Two of the biggest institutional players in the art world are partnering up. Frieze, which hosts five international annual art fairs, and Getty, which oversees the J. Paul Getty Museum and Getty Foundation among other programs, are set to collaborate as they celebrate the upcoming edition of Southern California arts initiative Pacific Standard Time, as announced today (August 14).
The partnership will consist of a year-long series of commissions across Seoul, London and Los Angeles, launching this September and culminating at the 2024 opening of Pacific Standard Time. The Getty Foundation recently provided $17 million in grants towards organizations participating in the arts event, which will be renamed “PST Art” and now takes place on a five-year basis.
Following previous editions examining the history of LA’s art scene and Latin American artwork, PSA Art’s Art & Science Collide edition will showcase more than 800 exhibitors exploring topics like climate change, environmental justice, artificial intelligence and Indigenous knowledge. In the run-up to its launch, Frieze and Getty “will work together on a year of activity to raise awareness of the global initiative in key international centers,” according to a statement from Frieze.

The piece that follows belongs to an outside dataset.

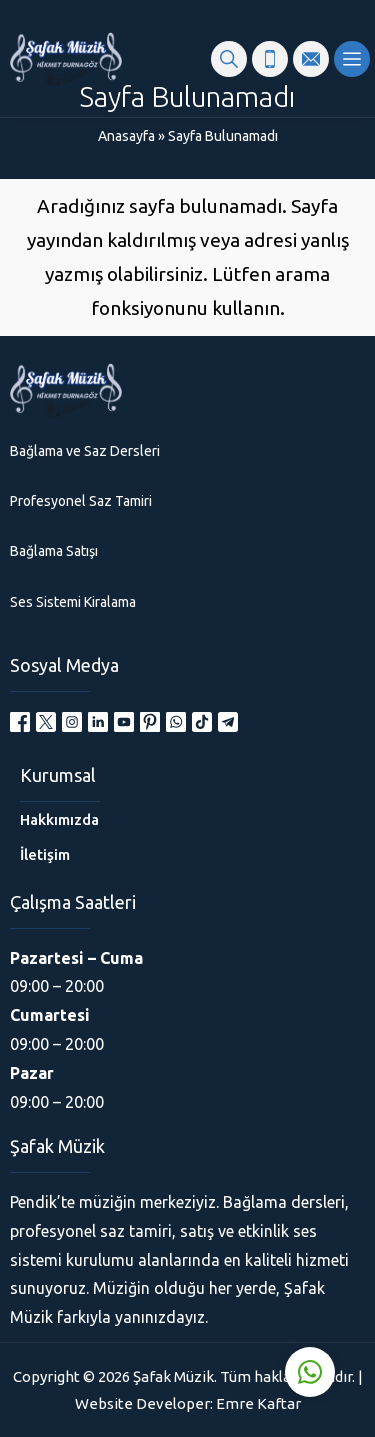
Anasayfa (126, 136)
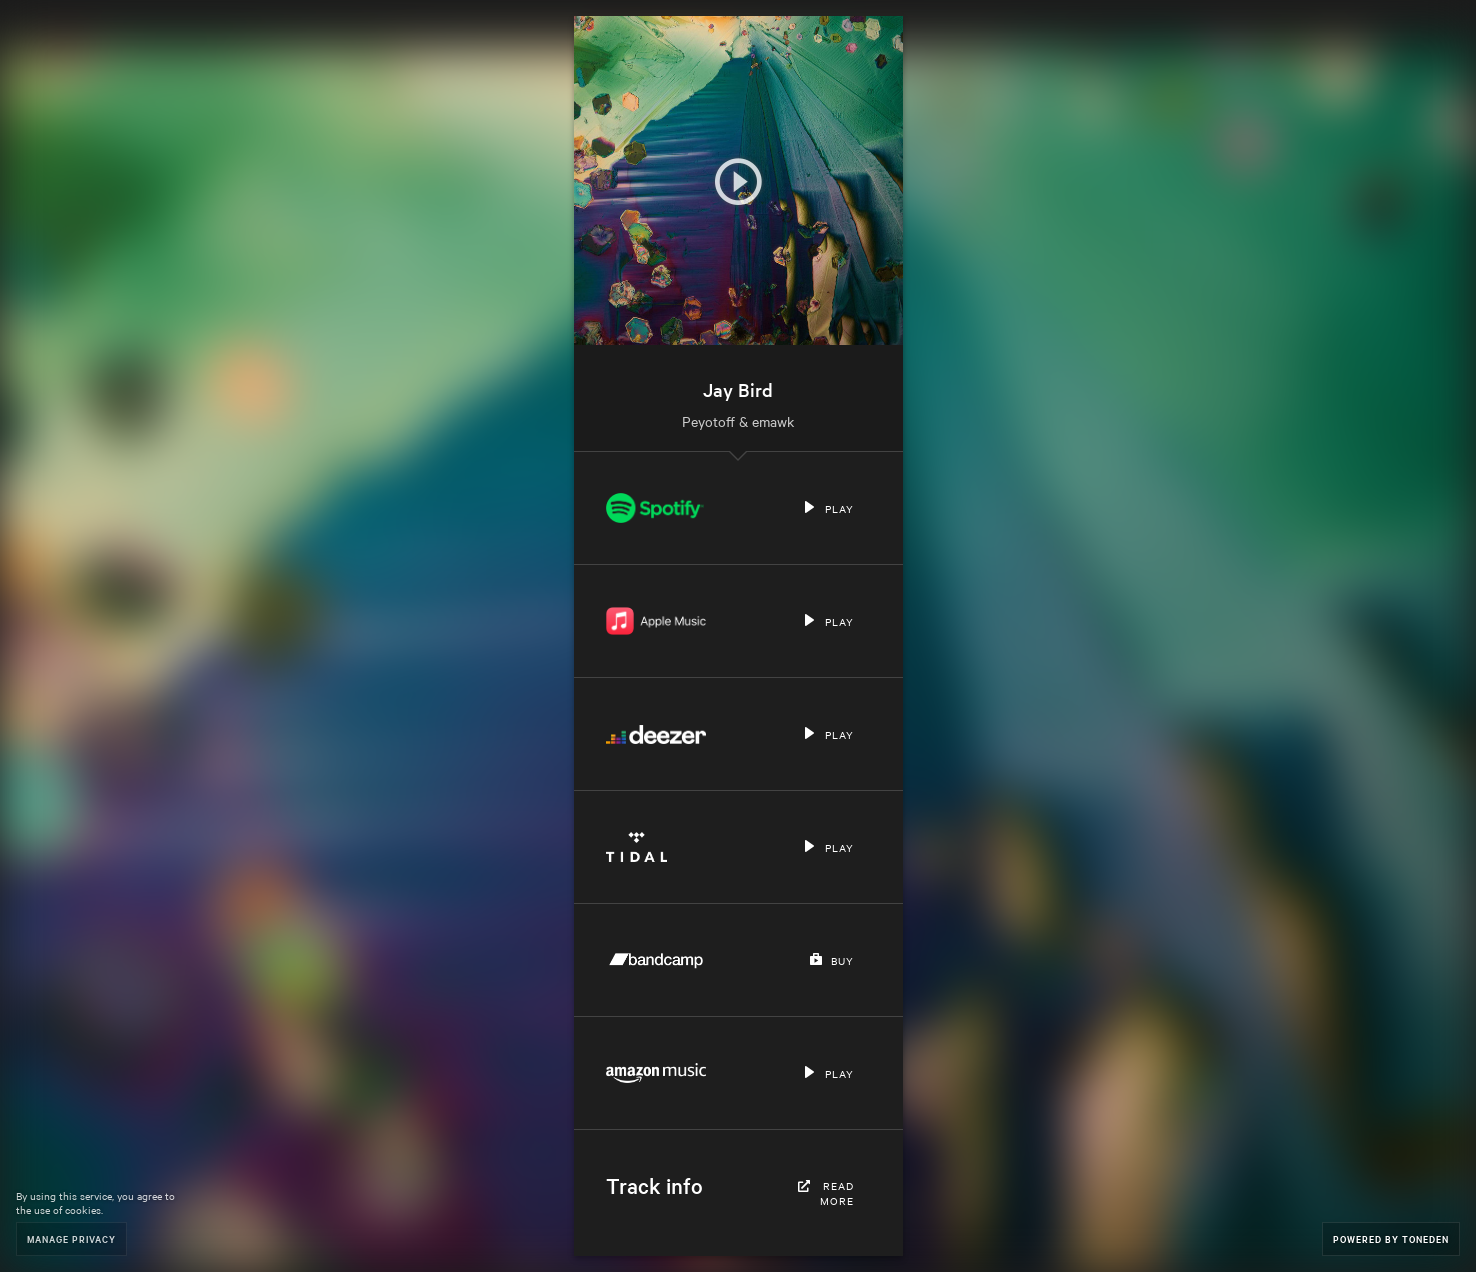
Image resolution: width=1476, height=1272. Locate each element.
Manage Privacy (71, 1238)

A project centering upon female divers on Jeju Island
Two of the partnership’s commissions will coincide with fairs held by Frieze, which recently expanded its U.S. reach through the acquisition of New York’s Armory Show and EXPO CHICAGO. The collaboration between Frieze and Getty will kick off at Frieze Seoul in September, which is expected to feature more than 120 international galleries with an emphasis on exhibitors from Korea. IkkibawiKrrr, a Korean collective, will present a video and interactive performance exploring a community of female divers on Jeju Island known as the “haenyeo.”
ikkibawiKrrr worked closely with the haenyeo for the commission, basing the project on the community’s saying “diving is with companion.” Centering on the marine ecosystem, sustainability and a sense of togetherness with each other and the sea, the video and performance will expand on ikkibawiKrrr’s work Seaweed Story, which will be shown at the exhibit Breath(e): Towards Climate and Social Justice at the Hammer Museum in Los Angeles during PST ART.
Meanwhile, another collaborative commission will be unveiled at Frieze London’s upcoming edition in October, which marks the art fair’s 20th anniversary. Candice Lin, a Los Angeles-based interdisciplinary artist, will debut a new work employing traditional indigo-dying techniques in the form of large-scale kites. Drawing on Asian kite-making traditions, the presentation will feature mythological and animal imagery. A public kite workshop accompanying the piece will be co-taught with Yaeun Choi, letting visitors build and fly their own kites.
The commissions “will give far-flung audiences a glimpse of what they can expect in September 2024, when more than 50 partner organizations throughout Southern California open their exhibitions in PST Art: Art & Science Collide,” said Joan Weinstein, director of the Getty Foundation, in a statement to Observer. “We are delighted to establish this partnership with Frieze, contributing to its much-admired program and benefiting from its strong presence here in Los Angeles and other artistic centers around the world.”